**Work instructions**
Search the entries for the word "Sistem" and pull out each line that has it.
# # # # # # #
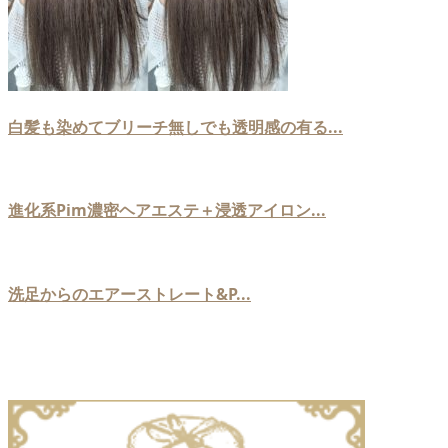
白髪も染めてブリーチ無しでも透明感の有る...
進化系Pim濃密ヘアエステ＋浸透アイロン...
洗足からのエアーストレート&P...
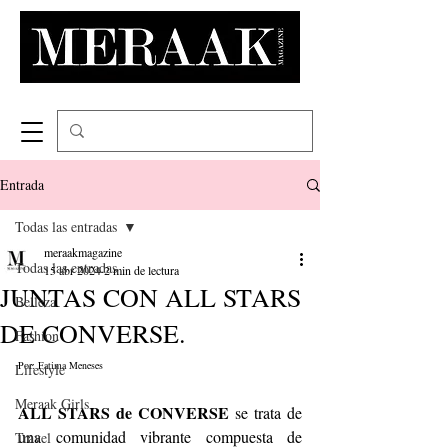
Entrada
Todas las entradas
meraakmagazine
Todas las entradas
15 abr 2024
2 min de lectura
JUNTAS CON ALL STARS
Belleza
DE CONVERSE.
Fashion
Por: Fatima Meneses
Lifestyle
Meraak Girls
ALL STARS de CONVERSE 
se trata de 
una comunidad vibrante compuesta de 
Travel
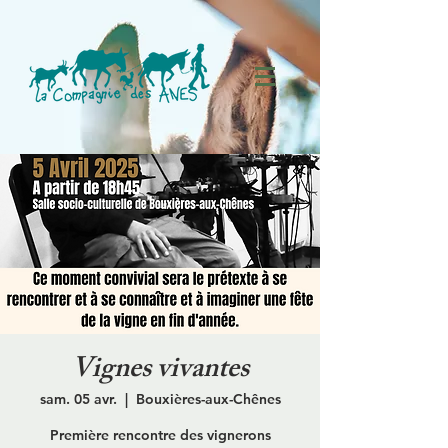
Vignes vivantes
sam. 05 avr.
  |  
Bouxières-aux-Chênes
Première rencontre des vignerons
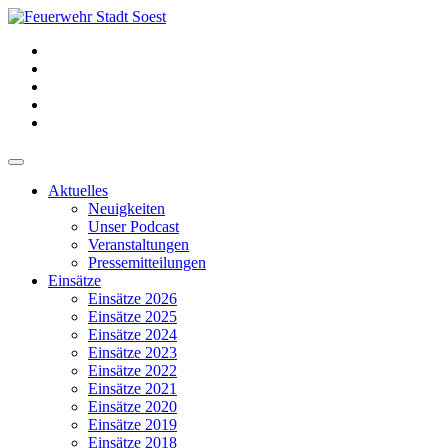
Aktuelles
Neuigkeiten
Unser Podcast
Veranstaltungen
Pressemitteilungen
Einsätze
Einsätze 2026
Einsätze 2025
Einsätze 2024
Einsätze 2023
Einsätze 2022
Einsätze 2021
Einsätze 2020
Einsätze 2019
Einsätze 2018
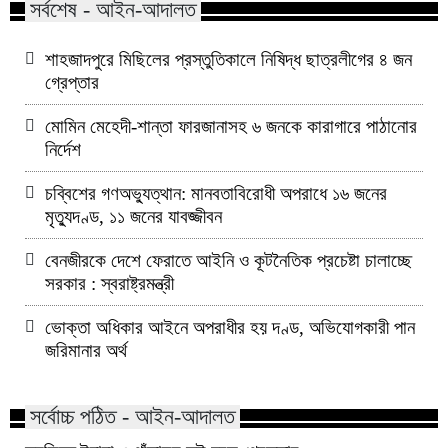
সর্বশেষ - আইন-আদালত
শাহজাদপুরে মিছিলের প্রস্তুতিকালে নিষিদ্ধ ছাত্রলীগের ৪ জন
গ্রেপ্তার
মোমিন মেহেদী-শান্তা ফারজানাসহ ৬ জনকে কারাগারে পাঠানোর
নির্দেশ
চব্বিশের গণঅভ্যুত্থান: মানবতাবিরোধী অপরাধে ১৬ জনের
মৃত্যুদণ্ড, ১১ জনের যাবজ্জীবন
বেনজীরকে দেশে ফেরাতে আইনি ও কূটনৈতিক প্রচেষ্টা চালাচ্ছে
সরকার : স্বরাষ্ট্রমন্ত্রী
ভোক্তা অধিকার আইনে অপরাধীর হয় দণ্ড, অভিযোগকারী পান
জরিমানার অর্থ
সর্বোচ্চ পঠিত - আইন-আদালত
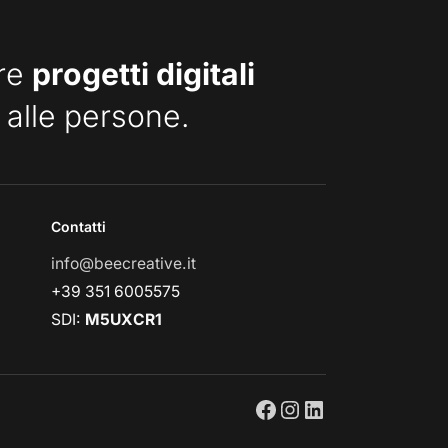
are
progetti digitali
 alle persone.
Contatti
info@beecreative.it
+39 351 6005575
SDI:
M5UXCR1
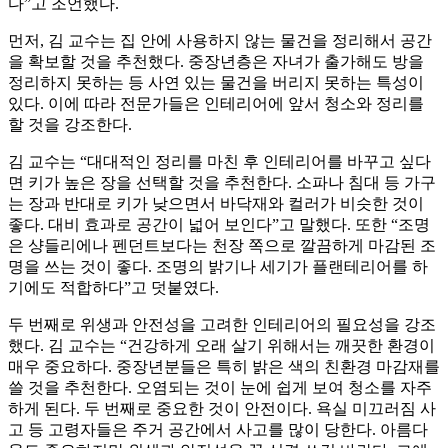
다”고 조언했다.
먼저, 김 교수는 집 안에 사용하지 않는 물건을 정리해서 공간
을 확보할 것을 추천했다. 중장년층은 자녀가 출가해도 방을
정리하지 못하는 등 사연 있는 물건을 버리지 못하는 특성이
있다. 이에 따라 전문가들은 인테리어에 앞서 청소와 정리를
할 것을 강조한다.
김 교수는 “대대적인 정리를 마친 후 인테리어를 바꾸고 싶다
면 키가 높은 장을 선택할 것을 추천한다. 소파나 침대 등 가구
는 장과 반대로 키가 낮으면서 바닥재와 컬러가 비슷한 것이
좋다. 대비 효과로 공간이 넓어 보인다”고 말했다. 또한 “조명
은 샹들리에나 펜던트보다는 천장 쪽으로 깔끔하게 마감된 조
명을 쓰는 것이 좋다. 조명의 밝기나 세기가 플랜테리어를 하
기에도 적합하다”고 덧붙였다.
두 번째로 위생과 안전성을 고려한 인테리어의 필요성을 강조
했다. 김 교수는 “건강하게 오래 살기 위해서는 깨끗한 환경이
매우 중요하다. 중장년분들은 특히 밝은 색의 친환경 마감재를
쓸 것을 추천한다. 오염되는 것이 눈에 쉽게 보여 청소를 자주
하게 된다. 두 번째로 중요한 것이 안전이다. 욕실 미끄러짐 사
고 등 고령자들은 주거 공간에서 사고를 많이 당한다. 아름다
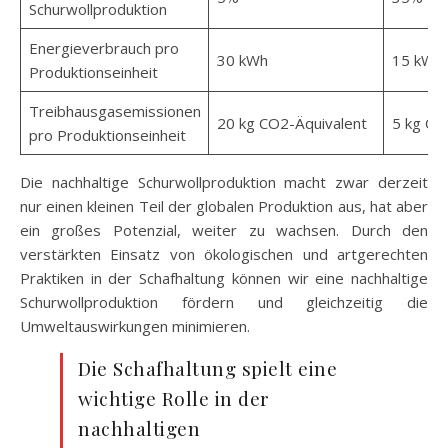
Schurwollproduktion
Energieverbrauch pro
30 kWh
15 kWh
Produktionseinheit
Treibhausgasemissionen
20 kg CO2-Äquivalent
5 kg CO
pro Produktionseinheit
Die nachhaltige Schurwollproduktion macht zwar derzeit
nur einen kleinen Teil der globalen Produktion aus, hat aber
ein großes Potenzial, weiter zu wachsen. Durch den
verstärkten Einsatz von ökologischen und artgerechten
Praktiken in der Schafhaltung können wir eine nachhaltige
Schurwollproduktion fördern und gleichzeitig die
Umweltauswirkungen minimieren.
Die Schafhaltung spielt eine
wichtige Rolle in der
nachhaltigen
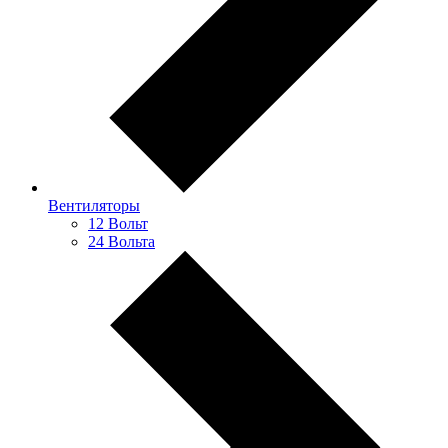
Вентиляторы
12 Вольт
24 Вольта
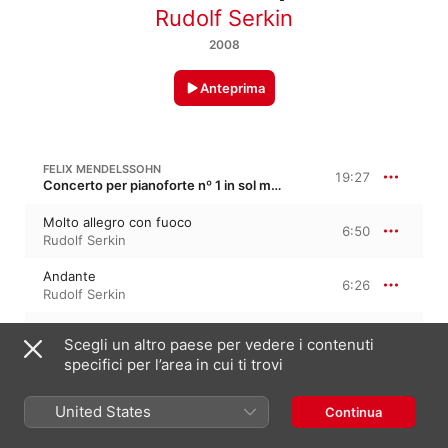
Rudolf Serkin
2008
Anteprima
FELIX MENDELSSOHN
19:27
Concerto per pianoforte nº 1 in sol minore, Op. 25
Molto allegro con fuoco
6:50
Rudolf Serkin
Andante
6:26
Rudolf Serkin
Presto.Molto allegro e vivace
6:11
Scegli un altro paese per vedere i contenuti
Rudolf Serkin
specifici per l’area in cui ti trovi
FELIX MENDELSSOHN
United States
Continua
Allegro in la minore, MWV U 28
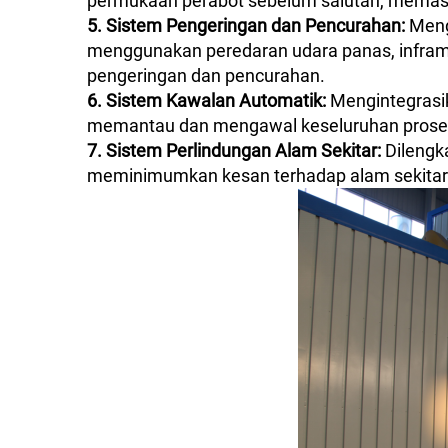
permukaan perabot sebelum salutan, memasti
5. Sistem Pengeringan dan Pencurahan:
Meng
menggunakan peredaran udara panas, infram
pengeringan dan pencurahan.
6. Sistem Kawalan Automatik:
Mengintegrasi
memantau dan mengawal keseluruhan proses s
7. Sistem Perlindungan Alam Sekitar:
Dilengk
meminimumkan kesan terhadap alam sekitar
# # # # # # #
**Response**
5. Sistem Pengeringan dan Pencurahan:
6. Sistem Kawalan Automatik:
7. Sistem Perlindungan Alam Sekitar:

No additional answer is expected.